The New England Center for Civic Life is dedicated to the teaching, practice and study of deliberative democracy. The Center's initiatives and research are based on the premise that in order to foster strong communities, based on principles of inclusiveness and equity, individuals must engage in thoughtful and civil dialogue. The Center serves as a resource for students, higher education professionals and community members.
The Center for Civic Life was founded in 1998 on the premise that engaged and deliberative communities are vital for a healthy democracy and for individuals to realize their goal of experiencing rich and fulfilling lives. Through creating and implementing initiatives that uses deliberative practices-whether in the community or in the classroom-the Center creates opportunities for people to become active producers of knowledge and engaged members of their communities.
“Explicit links are made between personal experiences and local, regional, national or global issues ... The Center's programs ask participants to think critically, listen attentively, examine assumptions, value diversity and publicly voice their ideas.”
Deliberative Democracy Frequently Asked Questions
Finding the answers to an ethical dilemma — a "What should we do?" kind of question — can present a significant challenge to any community. This kind of problem is usually persistent and seemingly intractable. Finding productive approaches to such an issue can be complicated by the fact that in our increasingly diverse society, people don't always share the same priorities or values.
Deliberative democracy is based on the idea that individuals must work together to identify issues of common concern and together develop approaches for addressing them. As people work through conflicting choices together, common ground is identified.
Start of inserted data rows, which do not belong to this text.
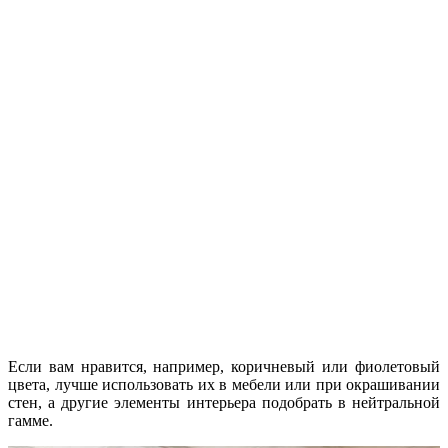
Если вам нравится, например, коричневый или фиолетовый
цвета, лучше использовать их в мебели или при окрашивании
стен, а другие элементы интерьера подобрать в нейтральной
гамме.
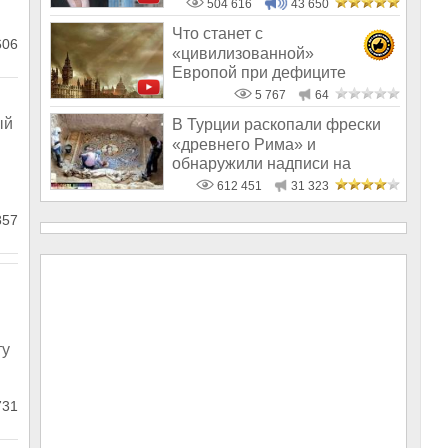
504 616
43 650
Что станет с
606
«цивилизованной»
Европой при дефиците
энергии
5 767
64
ый
В Турции раскопали фрески
«древнего Рима» и
обнаружили надписи на
Русском!
612 451
31 323
857
ту
731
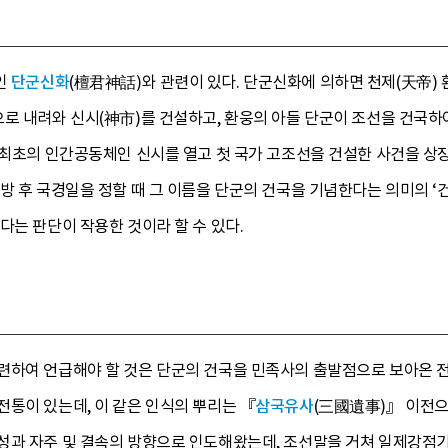
인
단군신화
(檀君神話)와 관련이 있다. 단군신화에 의하면 천제(天帝)
로 내려와 신시(神市)를 건설하고, 환웅의 아들 단군이 조선을 건국하
은 최초의 인간공동체인 신시를 열고 첫 국가 고조선을 건설한 사건을 
방 후 국경일을 정할 때 그 이름을 단군의 건국을 기념한다는 의미의 
다는 판단이 작용한 것이라 할 수 있다.
련하여 언급해야 할 것은 단군의 건국을 민족사의 출발점으로 보아온 전통
통이 있는데, 이 같은 인식의 뿌리는 『
삼국유사
(三國遺事)』 이전으
성과 자주 및 결속의 방향으로 인도해왔는데, 조선말을 거쳐 일제강점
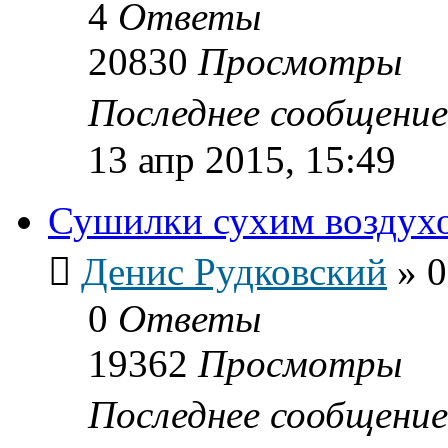
4
Ответы
20830
Просмотры
Последнее сообщени
13 апр 2015, 15:49
Сушилки сухим воздух
Денис Рудковский
»
0
0
Ответы
19362
Просмотры
Последнее сообщени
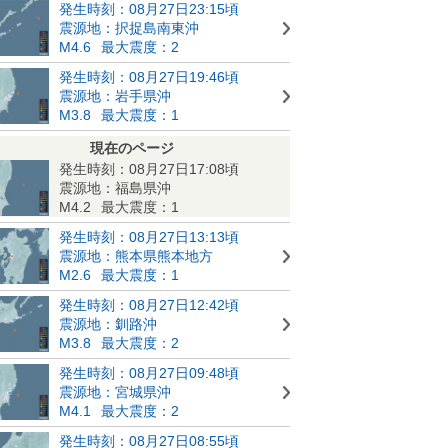
発生時刻：08月27日23:15頃
震源地：択捉島南東沖
M4.6
最大震度：2
発生時刻：08月27日19:46頃
震源地：岩手県沖
M3.8
最大震度：1
現在のページ
発生時刻：08月27日17:08頃
震源地：福島県沖
M4.2
最大震度：1
発生時刻：08月27日13:13頃
震源地：熊本県熊本地方
M2.6
最大震度：1
発生時刻：08月27日12:42頃
震源地：釧路沖
M3.8
最大震度：2
発生時刻：08月27日09:48頃
震源地：宮城県沖
M4.1
最大震度：2
発生時刻：08月27日08:55頃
Common ground is that place where individuals see how their goals are shareable, their values overlap and their interests intersect.
Deliberative democracy is an approach to democracy that puts people at the center and that is more "voice-centered" than "vote-centered." In this conception of democracy, individuals play a more robust role from the local to the global levels. Deliberative democracy is animated by the idea that public deliberation is essential for better and fairer solutions to problems we face in common, for a stronger sense of legitimacy for public processes and institutions and for stronger communities.
Deliberative dialogue is a set of practices for communicating with others and addressing common problems and issues. These practices enable people to talk about difficult issues not only on the basis of knowledge, facts, and professional expertise, but also from the perspective of their deeper concerns, values and personal experience. These practices help participants speak not only as individuals, but as members of a community, not only as groups with competing interests, but also as a community with shared interests, concerns and goals.
Deliberative dialogues are structured conversations of varying lengths and formats with ground rules and a discussion guide that lays out a range of possible approaches to an issue-an issue book or an issue brief-that participants move through with the help of a trained moderator. The ground rules encourage participants to listen to each other, and to get beyond debating and other adversarial ways of communicating. Discussion guides or issue books/briefs frame the issue in a way that helps participants wrestle with choices and tradeoffs associated with making tough public policy decisions. Moderators encourage participants to weigh the advantages and disadvantages of various approaches to an issue that are laid out in the issue book or brief, and to reach for common ground in creating general directions for acting together.
This is what is called doing "choice work." Deliberative dialogues are not debates, nor are they casual or superficial conversations. They involve thinking and reasoning together and working through conflicting possible choices with others in an effort to reach some common understandings and decisions about how to address and take action on an issue.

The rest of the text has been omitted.